Directions:
Produce exactly the lines from the one holding "kapele ili crkve" through the last line of the data below, with every picture left out.

Data to process:

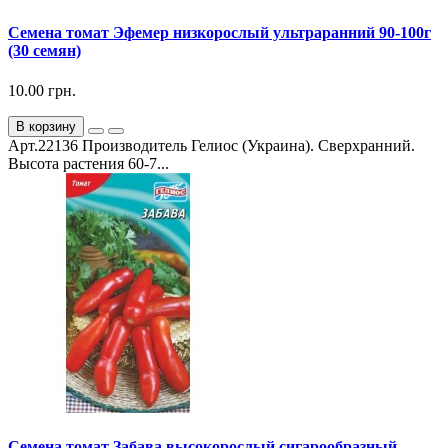
Семена томат Эфемер низкорослый ультраранний 90-100г
(30 семян)
10.00 грн.
В корзину
Арт.22136 Производитель Гелиос (Украина). Сверхранний.
Высота растения 60-7...
Семена томат Забава высокорослый сигарообразный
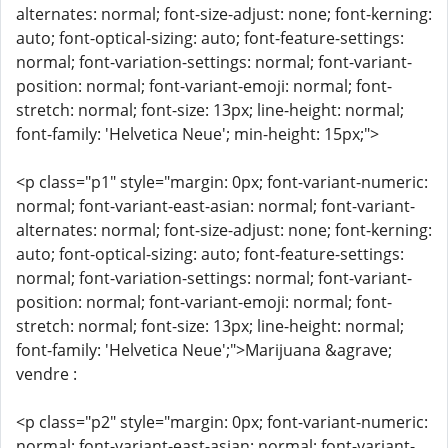
alternates: normal; font-size-adjust: none; font-kerning:
auto; font-optical-sizing: auto; font-feature-settings:
normal; font-variation-settings: normal; font-variant-
position: normal; font-variant-emoji: normal; font-
stretch: normal; font-size: 13px; line-height: normal;
font-family: 'Helvetica Neue'; min-height: 15px;">
<p class="p1" style="margin: 0px; font-variant-numeric:
normal; font-variant-east-asian: normal; font-variant-
alternates: normal; font-size-adjust: none; font-kerning:
auto; font-optical-sizing: auto; font-feature-settings:
normal; font-variation-settings: normal; font-variant-
position: normal; font-variant-emoji: normal; font-
stretch: normal; font-size: 13px; line-height: normal;
font-family: 'Helvetica Neue';">Marijuana &agrave;
vendre :
<p class="p2" style="margin: 0px; font-variant-numeric:
normal; font-variant-east-asian: normal; font-variant-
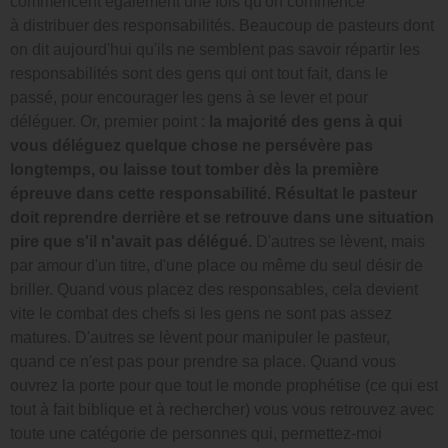
commencent également une fois qu'on commence
à distribuer des responsabilités. Beaucoup de pasteurs dont
on dit aujourd'hui qu'ils ne semblent pas savoir répartir les
responsabilités sont des gens qui ont tout fait, dans le
passé, pour encourager les gens à se lever et pour
déléguer. Or, premier point :
la majorité des gens à qui
vous déléguez quelque chose ne persévère pas
longtemps, ou laisse tout tomber dès la première
épreuve dans cette responsabilité. Résultat le pasteur
doit reprendre derrière et se retrouve dans une situation
pire que s'il n'avait pas délégué.
D'autres se lèvent, mais
par amour d'un titre, d'une place ou même du seul désir de
briller. Quand vous placez des responsables, cela devient
vite le combat des chefs si les gens ne sont pas assez
matures. D'autres se lèvent pour manipuler le pasteur,
quand ce n'est pas pour prendre sa place. Quand vous
ouvrez la porte pour que tout le monde prophétise (ce qui est
tout à fait biblique et à rechercher) vous vous retrouvez avec
toute une catégorie de personnes qui, permettez-moi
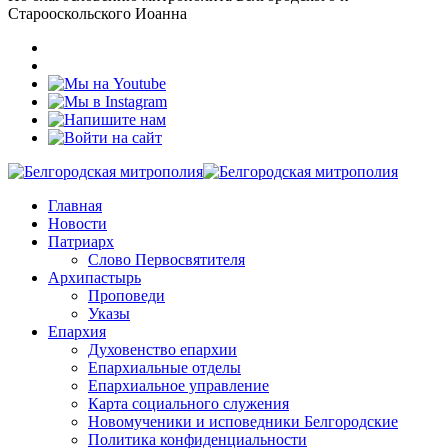
Старооскольского Иоанна
Главная
Новости
Патриарх
Слово Первосвятителя
Архипастырь
Проповеди
Указы
Епархия
Духовенство епархии
Епархиальные отделы
Епархиальное управление
Карта социального служения
Новомученики и исповедники Белгородские
Политика конфиденциальности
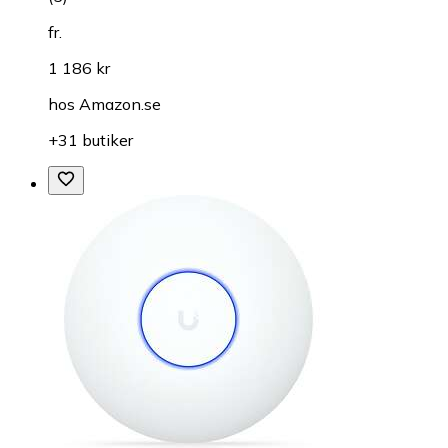
fr.
1 186 kr
hos
Amazon.se
+31 butiker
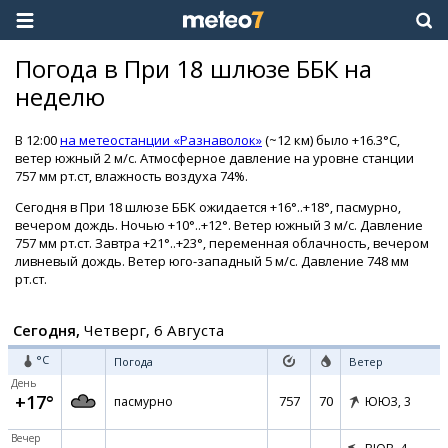
Погода в При 18 шлюзе ББК на
неделю
В 12:00
на метеостанции «Разнаволок»
(~12 км) было +16.3°C,
ветер южный 2 м/с. Атмосферное давление на уровне станции
757 мм рт.ст, влажность воздуха 74%.
Сегодня в При 18 шлюзе ББК ожидается +16°..+18°, пасмурно,
вечером дождь. Ночью +10°..+12°. Ветер южный 3 м/с. Давление
757 мм рт.ст. Завтра +21°..+23°, переменная облачность, вечером
ливневый дождь. Ветер юго-западный 5 м/с. Давление 748 мм
рт.ст.
Сегодня,
Четверг, 6 Августа
°C
Погода
Ветер
День
+17°
757
70
пасмурно
ЮЮЗ,
3
Вечер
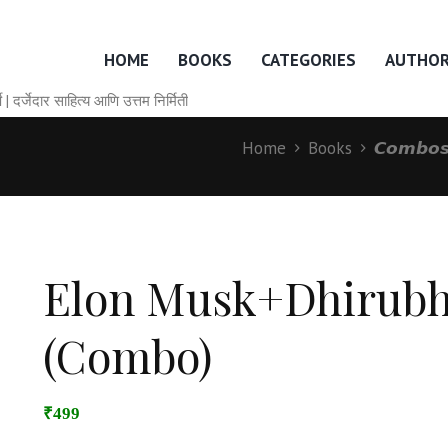
HOME
BOOKS
CATEGORIES
AUTHO
० वर्षे | दर्जेदार साहित्य आणि उत्तम निर्मिती
Home
Books
𝘾𝙤𝙢𝙗𝙤
Elon Musk+Dhirubh
(Combo)
₹499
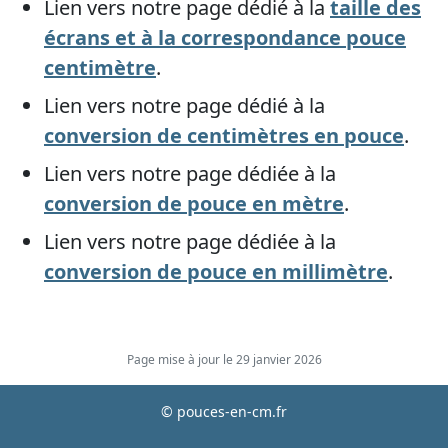
Lien vers notre page dédié à la
taille des
écrans et à la correspondance pouce
centimètre
.
Lien vers notre page dédié à la
conversion de centimètres en pouce
.
Lien vers notre page dédiée à la
conversion de pouce en mètre
.
Lien vers notre page dédiée à la
conversion de pouce en millimètre
.
Page mise à jour le 29 janvier 2026
© pouces-en-cm.fr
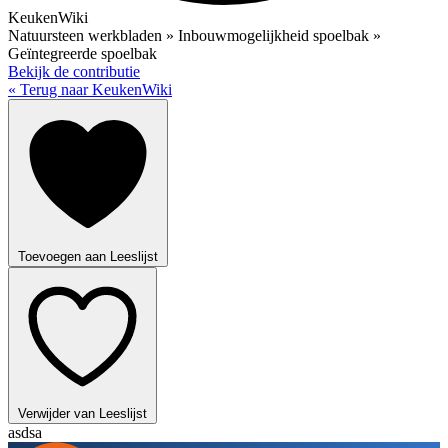
KeukenWiki
Natuursteen werkbladen » Inbouwmogelijkheid spoelbak »
Geïntegreerde spoelbak
Bekijk de contributie
« Terug naar KeukenWiki
Toevoegen aan Leeslijst
Verwijder van Leeslijst
asdsa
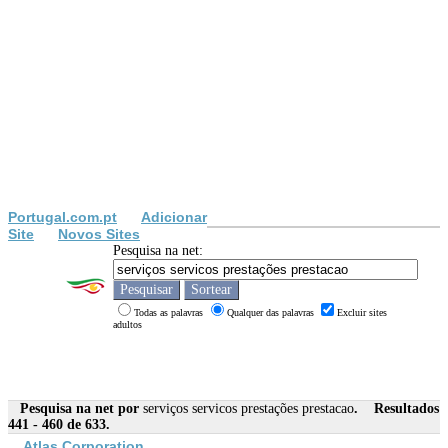
Portugal.com.pt
Adicionar
Site
Novos Sites
Pesquisa na net:
Todas as palavras
Qualquer das palavras
Excluir sites
adultos
Pesquisa na net por
serviços servicos prestações prestacao
. Resultados
441 - 460 de 633.
Atlas Corporation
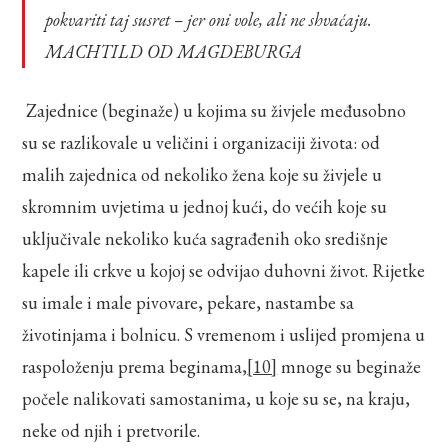
pokvariti taj susret – jer oni vole, ali ne shvaćaju.
MACHTILD OD MAGDEBURGA
Zajednice (beginaže) u kojima su živjele međusobno
su se razlikovale u veličini i organizaciji života: od
malih zajednica od nekoliko žena koje su živjele u
skromnim uvjetima u jednoj kući, do većih koje su
uključivale nekoliko kuća sagrađenih oko središnje
kapele ili crkve u kojoj se odvijao duhovni život. Rijetke
su imale i male pivovare, pekare, nastambe sa
životinjama i bolnicu. S vremenom i uslijed promjena u
raspoloženju prema beginama,
[10]
mnoge su beginaže
počele nalikovati samostanima, u koje su se, na kraju,
neke od njih i pretvorile.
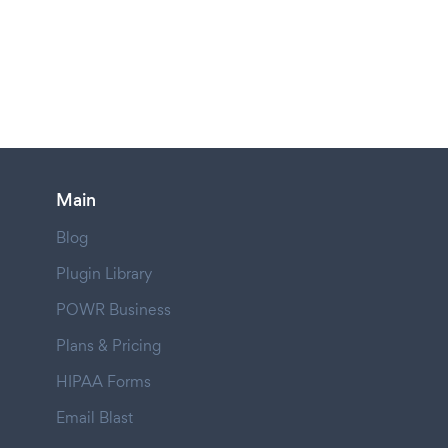
Main
Blog
Plugin Library
POWR Business
Plans & Pricing
HIPAA Forms
Email Blast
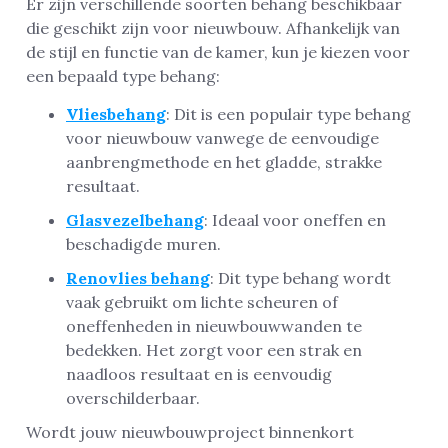
Er zijn verschillende soorten behang beschikbaar
die geschikt zijn voor nieuwbouw. Afhankelijk van
de stijl en functie van de kamer, kun je kiezen voor
een bepaald type behang:
Vliesbehang
: Dit is een populair type behang
voor nieuwbouw vanwege de eenvoudige
aanbrengmethode en het gladde, strakke
resultaat.
Glasvezelbehang
: Ideaal voor oneffen en
beschadigde muren.
Renovlies behang
: Dit type behang wordt
vaak gebruikt om lichte scheuren of
oneffenheden in nieuwbouwwanden te
bedekken. Het zorgt voor een strak en
naadloos resultaat en is eenvoudig
overschilderbaar.
Wordt jouw nieuwbouwproject binnenkort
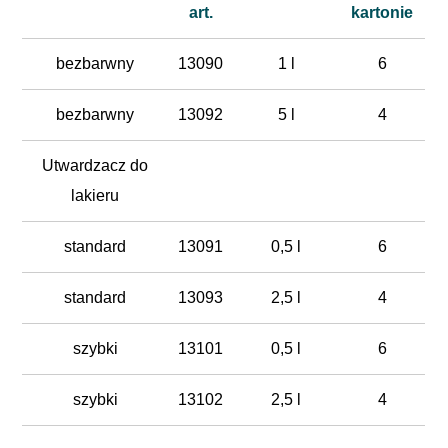
art.
kartonie
bezbarwny
13090
1 l
6
bezbarwny
13092
5 l
4
Utwardzacz do
lakieru
standard
13091
0,5 l
6
standard
13093
2,5 l
4
szybki
13101
0,5 l
6
szybki
13102
2,5 l
4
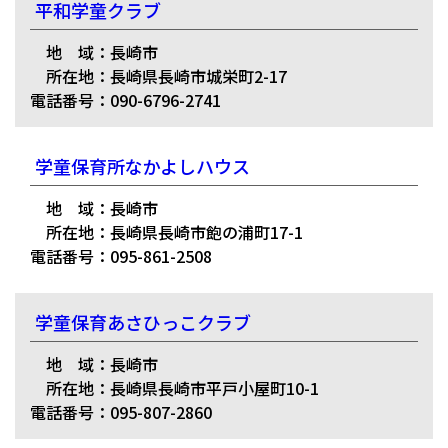
平和学童クラブ
地 域：長崎市
所在地：長崎県長崎市城栄町2-17
電話番号：090-6796-2741
学童保育所なかよしハウス
地 域：長崎市
所在地：長崎県長崎市飽の浦町17-1
電話番号：095-861-2508
学童保育あさひっこクラブ
地 域：長崎市
所在地：長崎県長崎市平戸小屋町10-1
電話番号：095-807-2860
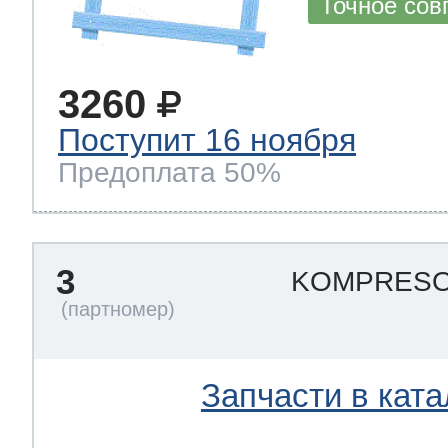
Точное сов
т Thor
3260
Поступит 16 ноября
Предоплата 50%
т Kuppersbusch
3
KOMPRESOR
Запчасти в ката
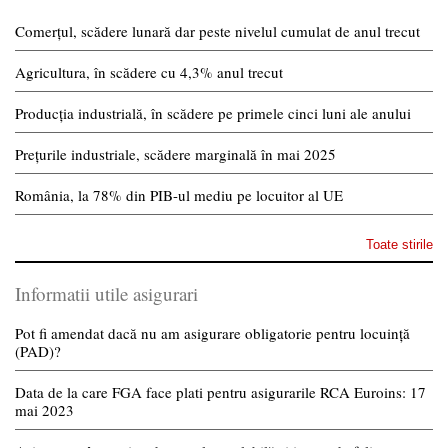
Comerțul, scădere lunară dar peste nivelul cumulat de anul trecut
Agricultura, în scădere cu 4,3% anul trecut
Producția industrială, în scădere pe primele cinci luni ale anului
Prețurile industriale, scădere marginală în mai 2025
România, la 78% din PIB-ul mediu pe locuitor al UE
Toate stirile
Informatii utile asigurari
Pot fi amendat dacă nu am asigurare obligatorie pentru locuință
(PAD)?
Data de la care FGA face plati pentru asigurarile RCA Euroins: 17
mai 2023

Reply to the exercise:
kapele ili crkve u kojoj se odvijao duhovni život. Rijetke
su imale i male pivovare, pekare, nastambe sa
životinjama i bolnicu. S vremenom i uslijed promjena u
raspoloženju prema beginama,
[10]
mnoge su beginaže
počele nalikovati samostanima, u koje su se, na kraju,
neke od njih i pretvorile.
Main
Blog
Plugin Library
POWR Business
Plans & Pricing
HIPAA Forms
Email Blast
Er zijn verschillende soorten behang beschikbaar
die geschikt zijn voor nieuwbouw. Afhankelijk van
de stijl en functie van de kamer, kun je kiezen voor
een bepaald type behang:
Vliesbehang
: Dit is een populair type behang
voor nieuwbouw vanwege de eenvoudige
aanbrengmethode en het gladde, strakke
resultaat.
Glasvezelbehang
: Ideaal voor oneffen en
beschadigde muren.
Renovlies behang
: Dit type behang wordt
vaak gebruikt om lichte scheuren of
oneffenheden in nieuwbouwwanden te
bedekken. Het zorgt voor een strak en
naadloos resultaat en is eenvoudig
overschilderbaar.
Wordt jouw nieuwbouwproject binnenkort
art.
kartonie
bezbarwny
13090
1 l
6
bezbarwny
13092
5 l
4
Utwardzacz do
lakieru
standard
13091
0,5 l
6
standard
13093
2,5 l
4
szybki
13101
0,5 l
6
szybki
13102
2,5 l
4
平和学童クラブ
地 域：長崎市
所在地：長崎県長崎市城栄町2-17
電話番号：090-6796-2741
学童保育所なかよしハウス
地 域：長崎市
所在地：長崎県長崎市飽の浦町17-1
電話番号：095-861-2508
学童保育あさひっこクラブ
地 域：長崎市
所在地：長崎県長崎市平戸小屋町10-1
電話番号：095-807-2860
Точное сов
т Thor
3260
Поступит 16 ноября
Предоплата 50%
т Kuppersbusch
3
KOMPRESOR
Запчасти в ката
Comerțul, scădere lunară dar peste nivelul cumulat de anul trecut
Agricultura, în scădere cu 4,3% anul trecut
Producția industrială, în scădere pe primele cinci luni ale anului
Prețurile industriale, scădere marginală în mai 2025
România, la 78% din PIB-ul mediu pe locuitor al UE
Toate stirile
Informatii utile asigurari
Pot fi amendat dacă nu am asigurare obligatorie pentru locuință
(PAD)?
Data de la care FGA face plati pentru asigurarile RCA Euroins: 17
mai 2023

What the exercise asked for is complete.